Volkan Demirel'e kınama

A
A
A
Volkan Demirel'e kınama

Türkiye Spor Yazarları Derneği (TSYD), A Milli Takım'ın Avusturya kampında görev yapan basın mensuplarına sözlü saldırıda bulunan milli kaleci Volkan Demirel'i kınadı.

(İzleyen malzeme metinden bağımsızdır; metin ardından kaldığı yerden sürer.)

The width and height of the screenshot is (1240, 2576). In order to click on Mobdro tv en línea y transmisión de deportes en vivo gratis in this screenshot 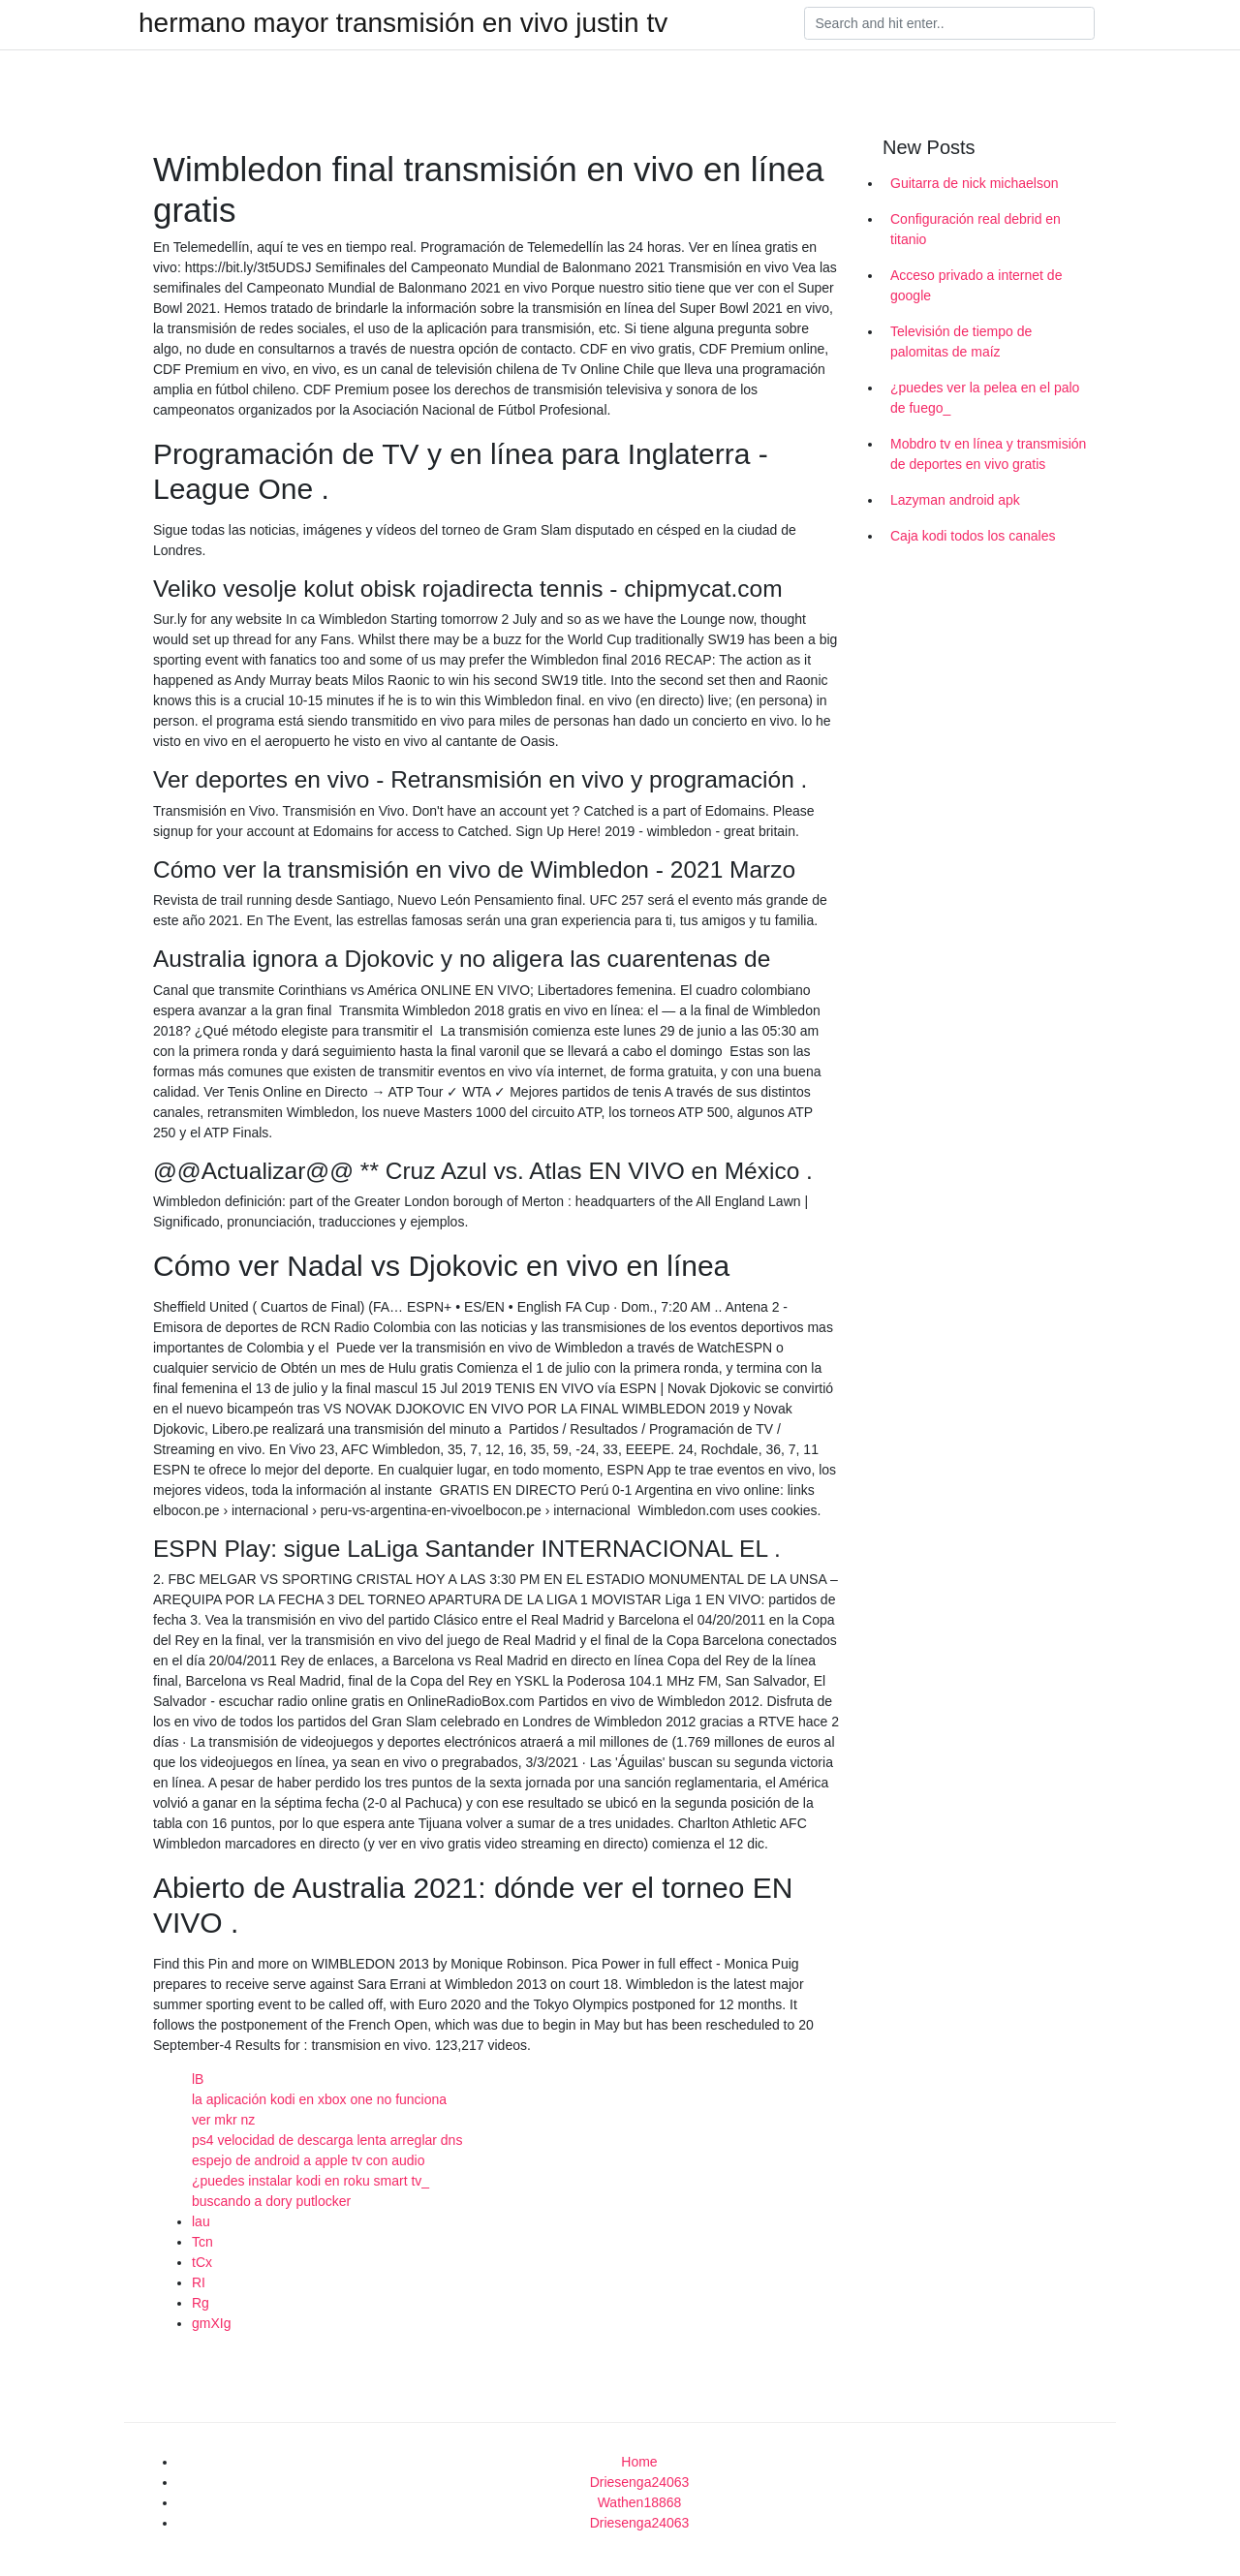, I will do `click(988, 454)`.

TSYD Genel Merkez Yönetim Kurulu yaptığı yazılı açıklamada, "A Milli Takımımız'ın Avusturya'daki kampında, kaleci Volkan Demirel'in, görevleri sadece haber yapmak ve görüntülemek olan Haber Türk foto muhabiri Vedat Danacı'ya; Caner Erkin'in de, Sabah Gazetesi foto muhabiri Oğuz Yörük'e sarf ettiği sözleri şiddetle kınıyoruz. Volkan Demirel, bu ülkenin yetiştirdiği ve kalecilik namına ortaya koyduğu vizyonu ile taktirlerimizi kazanmış bir kalecidir. Bugüne kadar, onun her başarısını alkışlamış; sayfalarımıza ve ekranlarımıza taşıdığımız görüntü ve haberleriyle gurur duymuşuzdur. Ama Volkan Demirel'in çok iyi bir kaleci olması, ona hiçbir zaman gazetecilere hakaret hakkını veremez. Hele 'Deftere yazdım, seni evden aldırmazsam ben Volkan Demirel değilim' hakkını hiç veremez.Buram buram tehdit kokan söylemleri için Volkan Demirel'in Vedat Danacı; Caner Erkin'in de Oğuz Yörük'ten, basın önünde özür dilemesini beklediğimizin altını çizmek isteriz. Bu arada, A Milli Takım Teknik Direktörü Sayın Abdullah Avcı'nın, adı geçen oyunculara uyarıda bulunacağı inancımızı korurken; olayların büyümesini önleyen milli takım antrenörlerinden Tayfun Korkut'a teşekkür eder, bundan böyle hiç bir gazeteci arkadaşımızın sahipsiz kalmayacağını kamuoyuna duyururuz" ifadelerini kullandı.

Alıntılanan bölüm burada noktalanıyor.